Russia summons Kremlin foe Khodorkovsky`s father for questioning

Russian investigators have called in the elderly father of arch-Kremlin foe Mikhail Khodorkovsky for questioning, the former oil tycoon`s press service said Wednesday.

Moscow: Russian investigators have called in the elderly father of arch-Kremlin foe Mikhail Khodorkovsky for questioning, the former oil tycoon`s press service said Wednesday.

Boris Khodorkovsky, 82, received a summons Tuesday to appear before investigators on August 6 as a witness in an unspecified case, an online statement said.

Investigators announced in June that they were reviving a criminal probe into the 1998 murder of a Siberian mayor, saying that the younger Khodorkovsky might have ordered the killing. 

They said they would look to question the former head of the Yukos oil firm, who is challenging President Vladimir Putin`s grip on power from his self-imposed exile in Switzerland.

A lawyer for Khodorkovsky`s father, Sergei Badamshin, said that it was "more than likely" that he was being questioned in relation to this case. 

Boris Khodorkovsky plans to attend the questioning, he told AFP.

Mikhail Khodorkovsky, once Russia`s richest man, has suggested that authorities were reviving the case to punish him for his criticism of the Kremlin.

"The only task that the Investigative Committee has set for itself is it put pressure on Mikhail Khodorkovsky and his family," the ex-oligarch`s press service said Wednesday. 

The former security chief of Yukos, Alexei Pichugin, has been sentenced to life in prison over the mayor`s murder. Lawyers say the company`s employees have fallen victim to political persecution.

Khodorkovsky, 52, was snatched off his corporate jet in 2003, convicted of fraud, tax evasion and embezzlement and spent a decade in jail, which his supporters said was punishment for daring to challenge the Kremlin strongman.

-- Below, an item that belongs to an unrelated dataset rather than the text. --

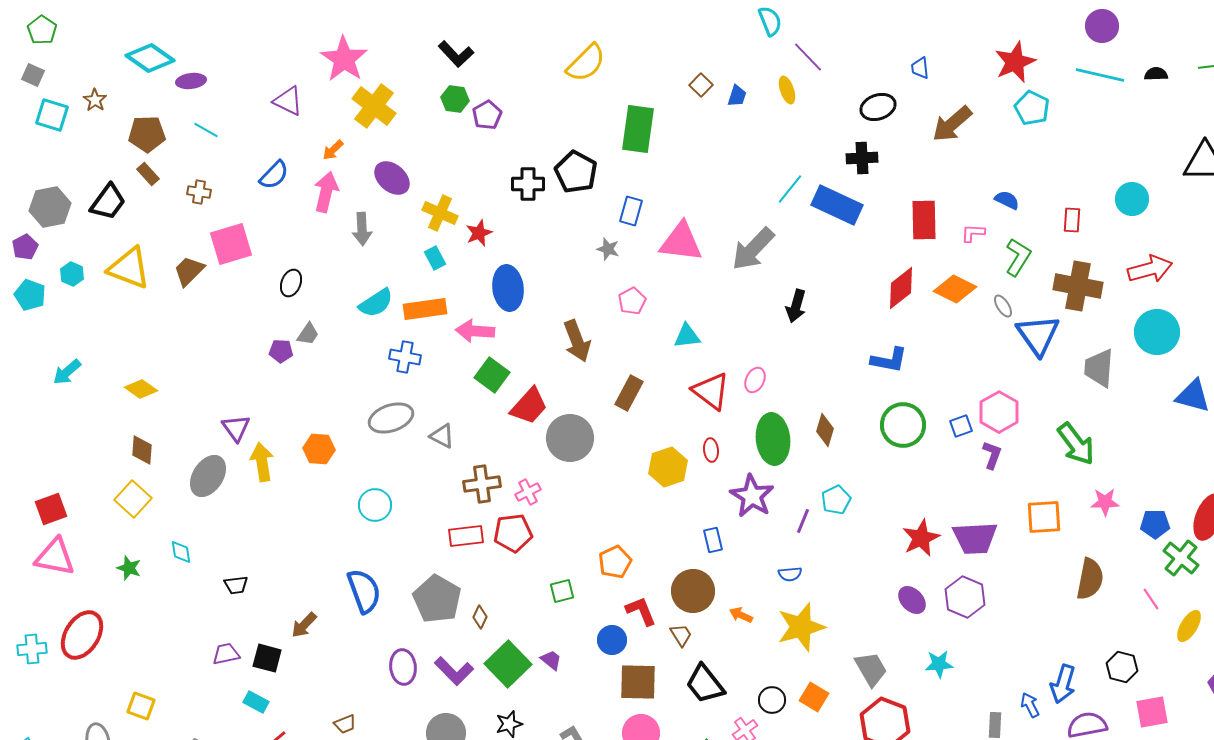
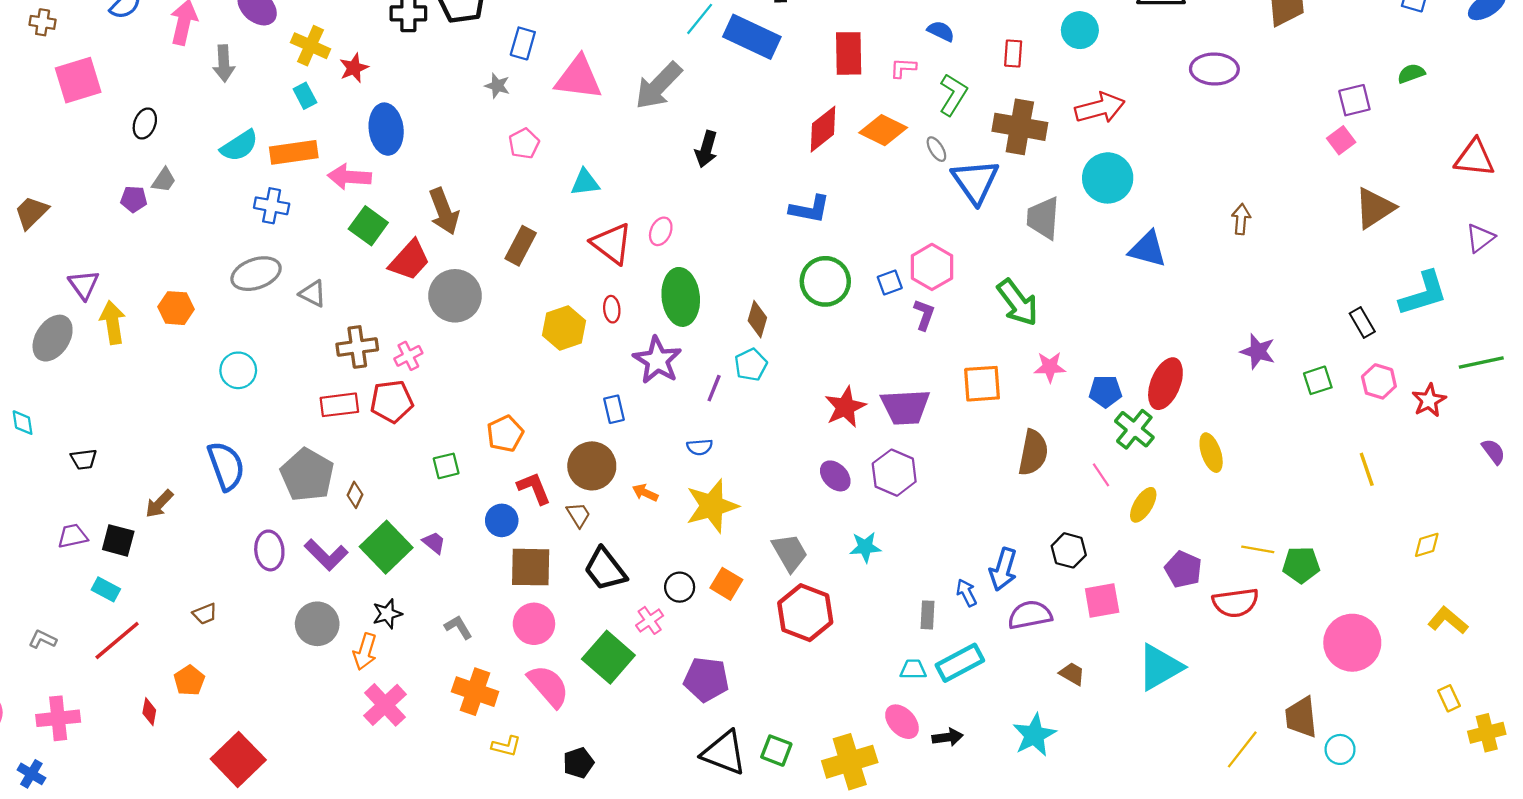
brown trapezoid: (189, 271) -> (31, 212), moved
brown arrow: (577, 341) -> (444, 211), moved
brown diamond: (825, 430) -> (757, 319), moved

Putin stunned Russia in 2013 by suddenly pardoning the former tycoon, apparently drawing the curtain on the most notorious legal case in post-Soviet Russian history.

Upon his release from prison, the former businessman was flown to Germany and now lives in Switzerland with his family.

Initially he promised to steer clear of politics but then publicly voiced his readiness to take on the country`s top job and lead Russia in times of crisis.

Last year, Khodorkovsky launched a movement dubbed Open Russia to unite pro-European Russians, saying the time had come to think of the country`s future after Putin.